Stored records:
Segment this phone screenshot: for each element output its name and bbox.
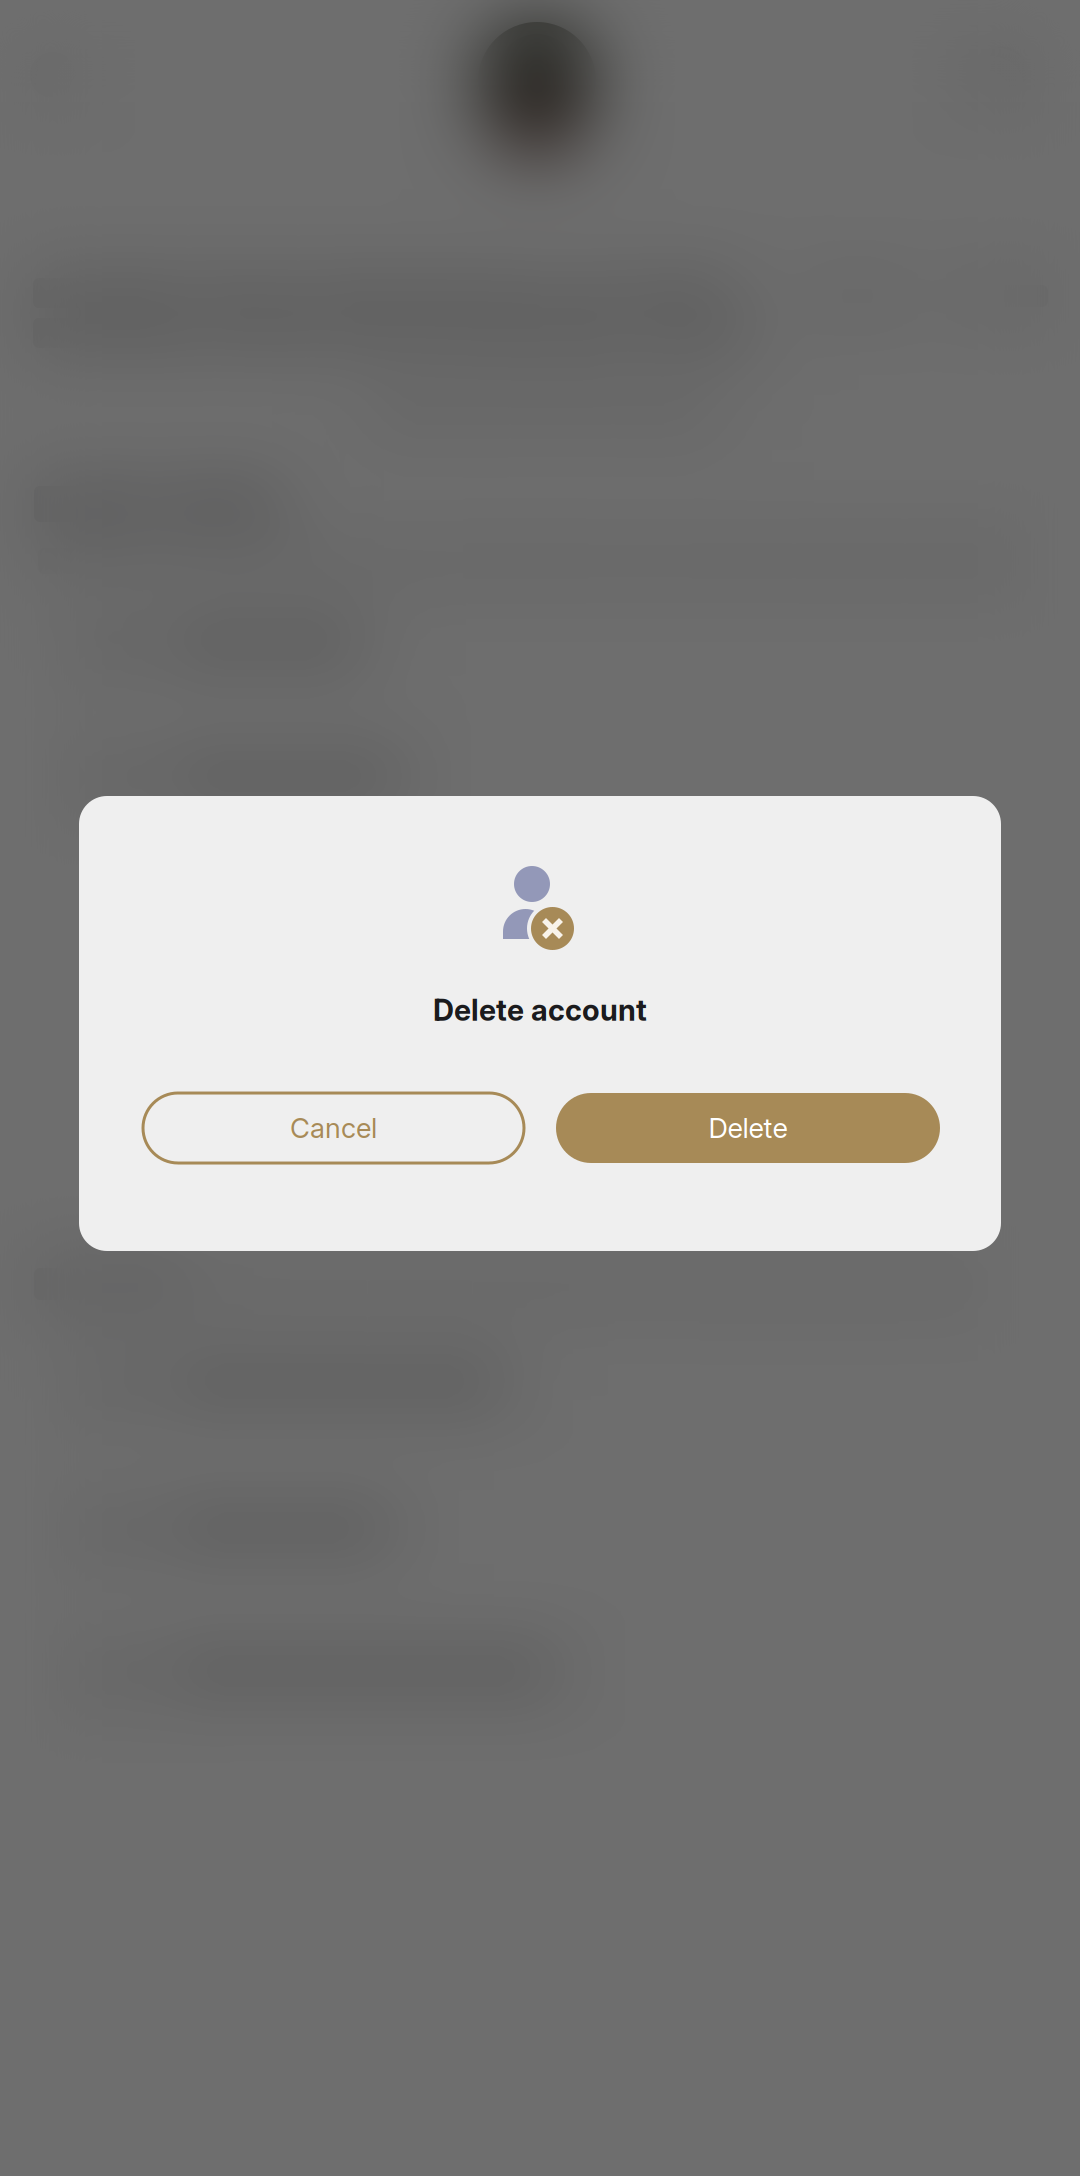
staticText: Delete account (433, 992, 647, 1028)
button[interactable]: Cancel (143, 1093, 524, 1163)
staticText: Delete (708, 1112, 788, 1145)
staticText: Cancel (290, 1112, 377, 1145)
button[interactable]: Delete (556, 1093, 940, 1163)
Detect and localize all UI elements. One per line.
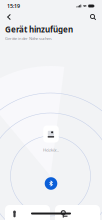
button[interactable]: Zurück xyxy=(3,11,15,23)
button[interactable]: Gefundenes Gerät xyxy=(5,205,50,220)
button[interactable]: Suchen xyxy=(87,11,99,23)
button[interactable]: Bluetooth einschalten xyxy=(45,177,57,190)
staticText: Gerät hinzufügen xyxy=(5,24,73,35)
staticText: 15:19 xyxy=(7,2,20,10)
staticText: Heizkör… xyxy=(43,147,59,153)
button[interactable]: Heizkörperthermostat xyxy=(43,126,59,142)
button[interactable]: Gefundenes Gerät xyxy=(55,205,100,220)
staticText: Geräte in der Nähe suchen. xyxy=(5,36,52,41)
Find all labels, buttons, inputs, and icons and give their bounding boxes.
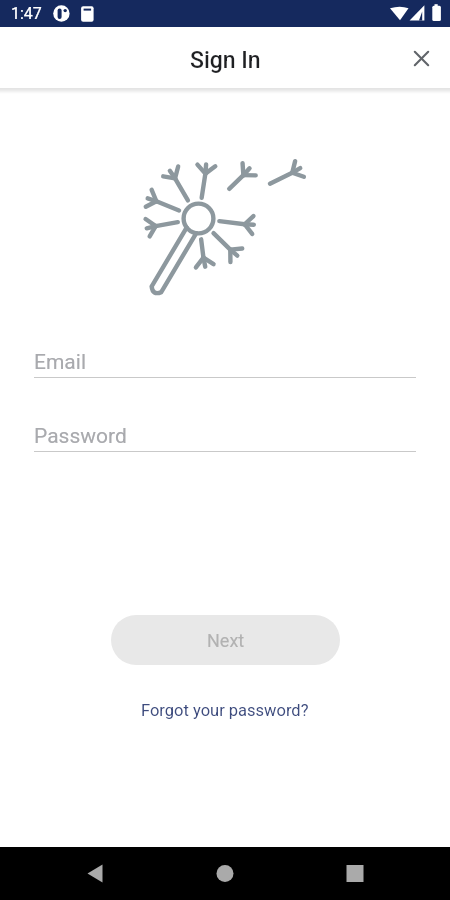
staticText: Email: [34, 350, 86, 375]
staticText: Password: [34, 424, 127, 449]
staticText: Forgot your password?: [141, 701, 309, 720]
button[interactable]: Forgot your password?: [133, 697, 317, 724]
staticText: 1:47: [11, 4, 42, 23]
staticText: Sign In: [190, 47, 261, 74]
button[interactable]: Close: [403, 40, 439, 76]
button[interactable]: Next: [111, 615, 340, 665]
staticText: Next: [207, 630, 245, 651]
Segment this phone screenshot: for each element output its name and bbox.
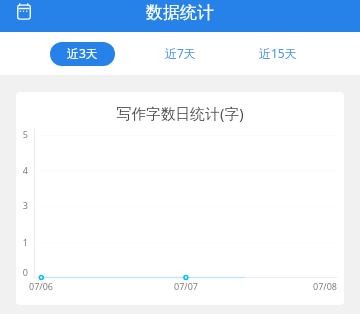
staticText: 5 <box>16 128 28 140</box>
staticText: 近3天 <box>67 45 98 61</box>
button[interactable]: 近7天 <box>131 42 229 66</box>
button[interactable]: 近3天 <box>50 42 115 66</box>
button[interactable]: 近15天 <box>229 42 327 66</box>
button[interactable]: Calendar <box>9 0 39 26</box>
staticText: 近7天 <box>165 45 196 61</box>
staticText: 近15天 <box>259 45 297 61</box>
staticText: 数据统计 <box>146 2 214 23</box>
staticText: 1 <box>16 236 28 248</box>
staticText: 0 <box>16 266 28 278</box>
staticText: 07/07 <box>174 280 198 292</box>
staticText: 写作字数日统计(字) <box>16 103 344 123</box>
staticText: 07/06 <box>29 280 53 292</box>
staticText: 07/08 <box>313 280 337 292</box>
staticText: 3 <box>16 199 28 211</box>
staticText: 4 <box>16 164 28 176</box>
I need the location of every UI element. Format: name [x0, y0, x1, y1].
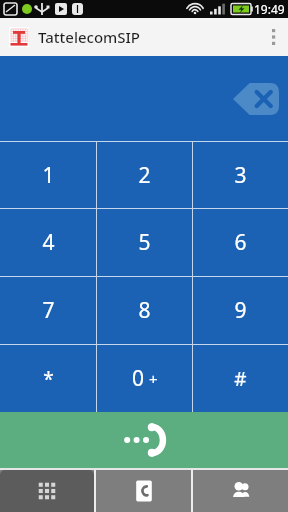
button[interactable]: Call log	[96, 470, 191, 512]
button[interactable]: 6	[193, 209, 288, 276]
button[interactable]: #	[193, 345, 288, 412]
staticText: 2	[138, 161, 151, 190]
button[interactable]: 8	[97, 277, 192, 344]
staticText: 5	[138, 228, 151, 257]
staticText: #	[234, 366, 247, 392]
staticText: 9	[234, 296, 247, 325]
button[interactable]: *	[0, 345, 96, 412]
button[interactable]: 9	[193, 277, 288, 344]
staticText: 8	[138, 296, 151, 325]
button[interactable]: 4	[0, 209, 96, 276]
staticText: 6	[234, 228, 247, 257]
button[interactable]: 0	[97, 345, 192, 412]
button[interactable]: Backspace	[233, 83, 279, 115]
staticText: 7	[42, 296, 55, 325]
staticText: TattelecomSIP	[38, 27, 141, 47]
button[interactable]: 5	[97, 209, 192, 276]
staticText: 19:49	[254, 1, 285, 17]
button[interactable]: More options	[260, 18, 288, 56]
button[interactable]: 3	[193, 142, 288, 208]
staticText: 0	[132, 364, 145, 393]
staticText: 3	[234, 161, 247, 190]
button[interactable]: Call	[0, 412, 288, 468]
staticText: 4	[42, 228, 55, 257]
button[interactable]: 1	[0, 142, 96, 208]
button[interactable]: 7	[0, 277, 96, 344]
staticText: 1	[42, 161, 55, 190]
staticText: +	[149, 369, 158, 389]
button[interactable]: Keypad	[0, 470, 94, 512]
button[interactable]: 2	[97, 142, 192, 208]
staticText: *	[43, 366, 54, 392]
button[interactable]: Contacts	[193, 470, 288, 512]
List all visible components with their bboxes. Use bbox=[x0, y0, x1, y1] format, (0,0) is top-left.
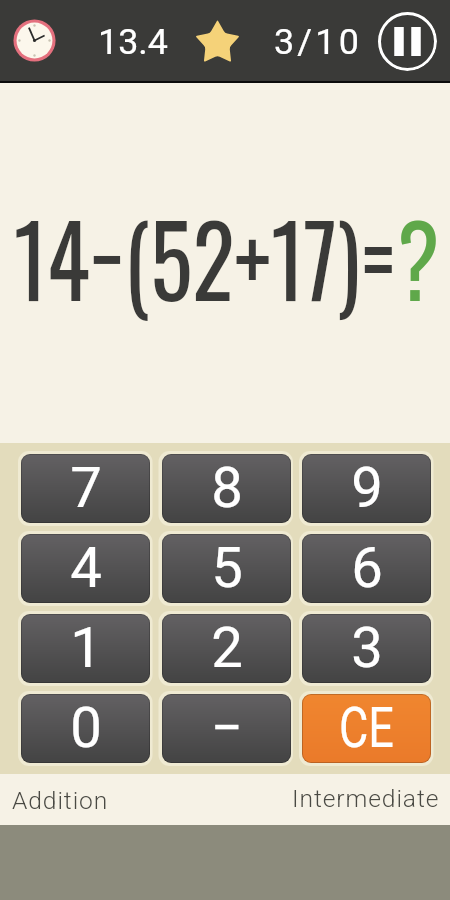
button[interactable]: Addition bbox=[12, 786, 109, 814]
button[interactable]: 8 bbox=[162, 454, 291, 523]
button[interactable]: CE bbox=[302, 694, 431, 763]
staticText: CE bbox=[339, 695, 394, 761]
staticText: 14−(52+17)=? bbox=[14, 183, 440, 329]
button[interactable]: 4 bbox=[21, 534, 150, 603]
staticText: Addition bbox=[12, 786, 109, 814]
button[interactable]: Timer bbox=[13, 19, 56, 62]
button[interactable]: 2 bbox=[162, 614, 291, 683]
staticText: 6 bbox=[351, 535, 383, 601]
button[interactable]: 6 bbox=[302, 534, 431, 603]
button[interactable]: Score bbox=[194, 19, 241, 66]
staticText: 3 bbox=[351, 615, 383, 681]
button[interactable]: Intermediate bbox=[292, 784, 440, 813]
button[interactable]: 1 bbox=[21, 614, 150, 683]
button[interactable]: 7 bbox=[21, 454, 150, 523]
button[interactable]: 3 bbox=[302, 614, 431, 683]
staticText: 3/10 bbox=[274, 21, 363, 63]
staticText: 0 bbox=[70, 695, 102, 761]
staticText: 1 bbox=[70, 615, 102, 681]
button[interactable]: − bbox=[162, 694, 291, 763]
staticText: 7 bbox=[70, 455, 102, 521]
staticText: − bbox=[210, 695, 243, 761]
staticText: Intermediate bbox=[292, 784, 440, 813]
button[interactable]: 0 bbox=[21, 694, 150, 763]
staticText: 9 bbox=[351, 455, 383, 521]
staticText: 8 bbox=[211, 455, 243, 521]
button[interactable]: 5 bbox=[162, 534, 291, 603]
staticText: 4 bbox=[70, 535, 102, 601]
staticText: 2 bbox=[211, 615, 243, 681]
staticText: 5 bbox=[211, 535, 243, 601]
button[interactable]: 9 bbox=[302, 454, 431, 523]
button[interactable]: Pause bbox=[377, 11, 437, 71]
staticText: 13.4 bbox=[98, 21, 168, 63]
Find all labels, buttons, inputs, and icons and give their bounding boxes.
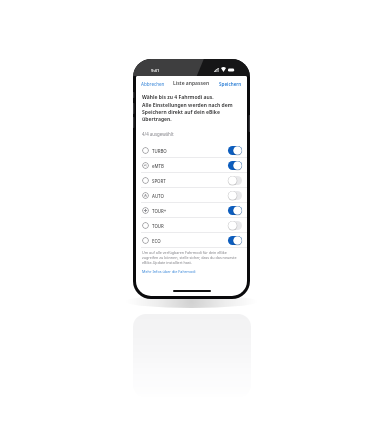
staticText: TOUR (152, 223, 164, 229)
staticText: TURBO (152, 148, 167, 154)
staticText: Liste anpassen (173, 80, 210, 87)
staticText: Um auf alle verfügbaren Fahrmodi für dei… (142, 250, 243, 265)
button[interactable]: Off (228, 176, 242, 185)
button[interactable]: Mehr Infos über die Fahrmodi (142, 269, 196, 274)
button[interactable]: On (228, 206, 242, 215)
staticText: AUTO (152, 193, 164, 199)
button[interactable]: TURBO (136, 143, 247, 158)
button[interactable]: On (228, 161, 242, 170)
staticText: ECO (152, 238, 161, 244)
staticText: Abbrechen (141, 81, 165, 87)
button[interactable]: AUTO (136, 188, 247, 203)
button[interactable]: On (228, 236, 242, 245)
button[interactable]: Off (228, 221, 242, 230)
staticText: Mehr Infos über die Fahrmodi (142, 269, 196, 274)
staticText: TOUR+ (152, 208, 167, 214)
button[interactable]: eMTB (136, 158, 247, 173)
button[interactable]: Off (228, 191, 242, 200)
staticText: 4/4 ausgewählt (142, 131, 174, 137)
staticText: SPORT (152, 178, 166, 184)
staticText: eMTB (152, 163, 164, 169)
button[interactable]: ECO (136, 233, 247, 248)
staticText: 9:41 (151, 68, 160, 74)
button[interactable]: TOUR (136, 218, 247, 233)
button[interactable]: TOUR+ (136, 203, 247, 218)
button[interactable]: SPORT (136, 173, 247, 188)
staticText: Wähle bis zu 4 Fahrmodi aus. Alle Einste… (142, 94, 244, 122)
button[interactable]: On (228, 146, 242, 155)
button[interactable]: Abbrechen (136, 78, 170, 90)
button[interactable]: Speichern (214, 78, 247, 90)
staticText: Speichern (219, 81, 242, 87)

**YOUR ASSIGNMENT**
Among the lines above, find the ones containing "Mehr" and copy them.

**RESPONSE TO THE EXERCISE**
button[interactable]: Mehr Infos über die Fahrmodi (142, 269, 196, 274)
staticText: Mehr Infos über die Fahrmodi (142, 269, 196, 274)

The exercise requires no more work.